Informasi yang dihimpun TrenAsia, Sritex telah berkirim surat pada Otoritas Jasa Keuangan (OJK) dan Bursa Efek Indonesia (BEI) tertanggal 22 Juni 2024. Surat itu membahas tentang perkembangan penyelesaian penyebab suspensi serta salinan putusan peninjauan kembali Penundaan Kewajiban Pembayaran Utang (PKPU) di Indonesia.
Direktur Keuangan Sritex, Welly Salam, mengatakan peninjauan kembali PKPU tertanggal 22 November 2022 telah diputus pada 30 Desember 2022 dengan menolak gugatan PT Bank QNB Indonesia Tbk.
“Dengan demikian, perseroan tetap menjalankan kegiatan usahanya karena permohonan pailit tersebut telah ditolak,” jelas Welly dalam keterangan tertulis, dikutip Senin, 24 Juni 2024.
Di sisi lain, restrukturisasi anak perusahaan Golden Mountain Pte Ltd di Singapura masih belum terselesaikan. Belum ada kesepakatan perdamaian dengan kreditur, yang menyebabkan Sritex belum dapat melanjutkan penetapan restrukturisasi di Amerika Serikat.
Pendapatan Menurun
Sritex sendiri tengah dibayangi potensi delisting akibat suspensi saham yang tidak kunjung dibuka. Hal itu seiring pendapatan SRIL yang menurun sepanjang 2023. Merujuk laporan keuangan per Desember 2023, SRIL mencatatkan penjualan bersih sebesar US$325,08 juta atau setara Rp5,01 triliun.

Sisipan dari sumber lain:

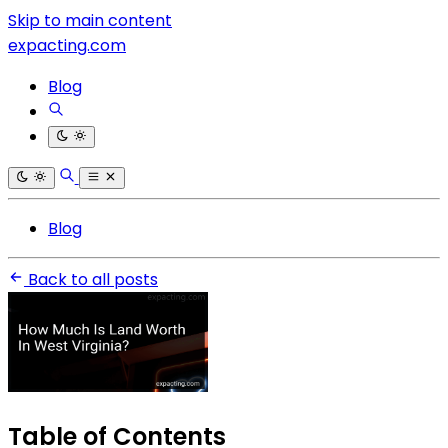
Skip to main content
expacting.com
Blog
Blog
Back to all posts
Table of Contents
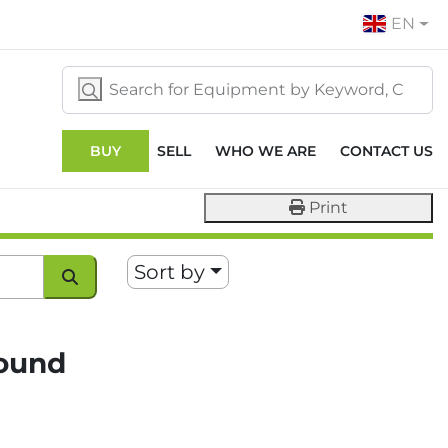
EN
BUY
SELL
WHO WE ARE
CONTACT US
Print
Sort by
found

Angka ini turun 38,02% dibandingkan dengan 2022 yang sebesar US$524,56 juta. Pendapatan SRIL ditopang penjualan ekspor sebesar US$158,66 juta. Sedangkan penjualan lokal tercatat sebesar US$166,41 juta. Kedua segmen penjualan ini sama-sama turun sepanjang 2023.
Kondisi tersebut memaksa SRIL berencana melakukan pemutusan hubungan kerja (PHK) secara berkala hingga 2025 mendatang. Sritex mengklaim langkah pengurangan karyawan tersebut bertujuan untuk mendongkrak penjualan dan efisiensi biaya produksi.
Sebagai informasi, Sritex mencatatkan jumlah karyawan tetap sebanyak 14.138 orang per 31 Desember 2023. Jumlah ini turun dibandingkan dengan posisi tahun 2022 yang mencapai 16.370 karyawan.
Baca Juga: Dilema Sritex (SRIL), Antara PHK Karyawan dan Potensi Delisting Saham
Merujuk laporan keuangan yang dipublikasikan di Bursa Efek Indonesia (BEI), 27 Mei 2024, SRIL mencatatkan beban imbalan kerja karyawan sebesar US$2,81 juta. Angka ini sedikit lebih rendah dibandingkan dengan beban pada tahun 2022 yang mencapai US$2,83 juta.
Kemudian untuk pembayaran gaji dan imbalan kerja karyawan adalah sebesar US$41,12 juta sepanjang 2023. Posisi itu lebih rendah dibandingkan dengan 2022 yang tercatat sebesar US$51,74 juta.
Kendala yang dialami perseroan membuat saham mereka dikunci BEI sejak 18 Mei 2021, atau sudah berlangsung tiga tahun. Akhir tahun lalu, BEI menyebut ada potensi delisting saham apabila Sritex tak kunjung membenahi kinerjanya.
Aturan delisting ditetapkan jika saham suatu perusahaan telah mengalami suspensi selama 24 bulan (dua tahun). Selain itu, saham tersebut menghadapi kondisi yang secara signifikan berdampak negatif terhadap kelangsungan usaha perusahaan, baik dari segi keuangan maupun hukum.
Kepemilikan saham SRIL sendiri masih didominasi PT Huddleston Indonesia selaku pemegang saham pengendali dengan kepemilikan 12,07 miliar saham atau setara 59,03%. Adapun kepemilikan masyarakat di Sritex sebesar 8,15 miliar saham atau setara 38,89%.